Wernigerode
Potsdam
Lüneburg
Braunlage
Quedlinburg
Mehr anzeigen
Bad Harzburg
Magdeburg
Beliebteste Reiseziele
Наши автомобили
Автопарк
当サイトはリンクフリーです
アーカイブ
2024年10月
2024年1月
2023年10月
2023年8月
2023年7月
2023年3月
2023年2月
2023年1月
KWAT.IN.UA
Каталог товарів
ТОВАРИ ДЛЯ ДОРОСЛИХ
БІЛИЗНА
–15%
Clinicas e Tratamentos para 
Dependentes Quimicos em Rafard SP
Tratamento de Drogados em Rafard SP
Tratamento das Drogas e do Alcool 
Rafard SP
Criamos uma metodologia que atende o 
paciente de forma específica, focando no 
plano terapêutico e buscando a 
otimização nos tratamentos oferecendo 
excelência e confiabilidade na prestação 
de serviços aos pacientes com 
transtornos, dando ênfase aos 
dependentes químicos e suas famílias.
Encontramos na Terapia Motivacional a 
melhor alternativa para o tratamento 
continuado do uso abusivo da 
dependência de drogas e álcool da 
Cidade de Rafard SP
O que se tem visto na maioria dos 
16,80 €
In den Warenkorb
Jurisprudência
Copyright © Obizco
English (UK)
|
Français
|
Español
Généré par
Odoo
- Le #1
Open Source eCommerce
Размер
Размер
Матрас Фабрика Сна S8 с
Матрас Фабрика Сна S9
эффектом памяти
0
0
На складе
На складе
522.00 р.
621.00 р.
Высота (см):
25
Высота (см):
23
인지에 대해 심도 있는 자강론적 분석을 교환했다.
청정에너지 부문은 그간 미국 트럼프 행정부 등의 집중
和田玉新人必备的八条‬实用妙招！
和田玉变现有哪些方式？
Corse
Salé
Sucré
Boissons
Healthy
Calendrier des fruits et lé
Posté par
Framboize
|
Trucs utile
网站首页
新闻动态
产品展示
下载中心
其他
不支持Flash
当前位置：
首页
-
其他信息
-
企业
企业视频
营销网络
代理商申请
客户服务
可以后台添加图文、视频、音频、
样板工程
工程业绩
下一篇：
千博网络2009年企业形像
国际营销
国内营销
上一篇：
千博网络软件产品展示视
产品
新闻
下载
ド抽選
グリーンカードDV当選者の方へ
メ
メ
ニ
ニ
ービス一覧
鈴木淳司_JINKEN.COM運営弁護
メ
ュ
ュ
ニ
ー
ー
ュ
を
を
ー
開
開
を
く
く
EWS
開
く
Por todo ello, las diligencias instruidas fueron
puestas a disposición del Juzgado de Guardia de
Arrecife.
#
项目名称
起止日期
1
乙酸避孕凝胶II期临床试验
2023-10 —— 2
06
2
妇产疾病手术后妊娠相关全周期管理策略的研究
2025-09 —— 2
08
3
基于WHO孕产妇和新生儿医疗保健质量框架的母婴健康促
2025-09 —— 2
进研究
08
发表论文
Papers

> **The task**: Set down the material above again, word for word.

> **Response to this exercise**:
Wernigerode
Potsdam
Lüneburg
Braunlage
Quedlinburg
Mehr anzeigen
Bad Harzburg
Magdeburg
Beliebteste Reiseziele
Наши автомобили
Автопарк
当サイトはリンクフリーです
アーカイブ
2024年10月
2024年1月
2023年10月
2023年8月
2023年7月
2023年3月
2023年2月
2023年1月
KWAT.IN.UA
Каталог товарів
ТОВАРИ ДЛЯ ДОРОСЛИХ
БІЛИЗНА
–15%
Clinicas e Tratamentos para 
Dependentes Quimicos em Rafard SP
Tratamento de Drogados em Rafard SP
Tratamento das Drogas e do Alcool 
Rafard SP
Criamos uma metodologia que atende o 
paciente de forma específica, focando no 
plano terapêutico e buscando a 
otimização nos tratamentos oferecendo 
excelência e confiabilidade na prestação 
de serviços aos pacientes com 
transtornos, dando ênfase aos 
dependentes químicos e suas famílias.
Encontramos na Terapia Motivacional a 
melhor alternativa para o tratamento 
continuado do uso abusivo da 
dependência de drogas e álcool da 
Cidade de Rafard SP
O que se tem visto na maioria dos 
16,80 €
In den Warenkorb
Jurisprudência
Copyright © Obizco
English (UK)
|
Français
|
Español
Généré par
Odoo
- Le #1
Open Source eCommerce
Размер
Размер
Матрас Фабрика Сна S8 с
Матрас Фабрика Сна S9
эффектом памяти
0
0
На складе
На складе
522.00 р.
621.00 р.
Высота (см):
25
Высота (см):
23
인지에 대해 심도 있는 자강론적 분석을 교환했다.
청정에너지 부문은 그간 미국 트럼프 행정부 등의 집중
和田玉新人必备的八条‬实用妙招！
和田玉变现有哪些方式？
Corse
Salé
Sucré
Boissons
Healthy
Calendrier des fruits et lé
Posté par
Framboize
|
Trucs utile
网站首页
新闻动态
产品展示
下载中心
其他
不支持Flash
当前位置：
首页
-
其他信息
-
企业
企业视频
营销网络
代理商申请
客户服务
可以后台添加图文、视频、音频、
样板工程
工程业绩
下一篇：
千博网络2009年企业形像
国际营销
国内营销
上一篇：
千博网络软件产品展示视
产品
新闻
下载
ド抽選
グリーンカードDV当選者の方へ
メ
メ
ニ
ニ
ービス一覧
鈴木淳司_JINKEN.COM運営弁護
メ
ュ
ュ
ニ
ー
ー
ュ
を
を
ー
開
開
を
く
く
EWS
開
く
Por todo ello, las diligencias instruidas fueron
puestas a disposición del Juzgado de Guardia de
Arrecife.
#
项目名称
起止日期
1
乙酸避孕凝胶II期临床试验
2023-10 —— 2
06
2
妇产疾病手术后妊娠相关全周期管理策略的研究
2025-09 —— 2
08
3
基于WHO孕产妇和新生儿医疗保健质量框架的母婴健康促
2025-09 —— 2
进研究
08
发表论文
Papers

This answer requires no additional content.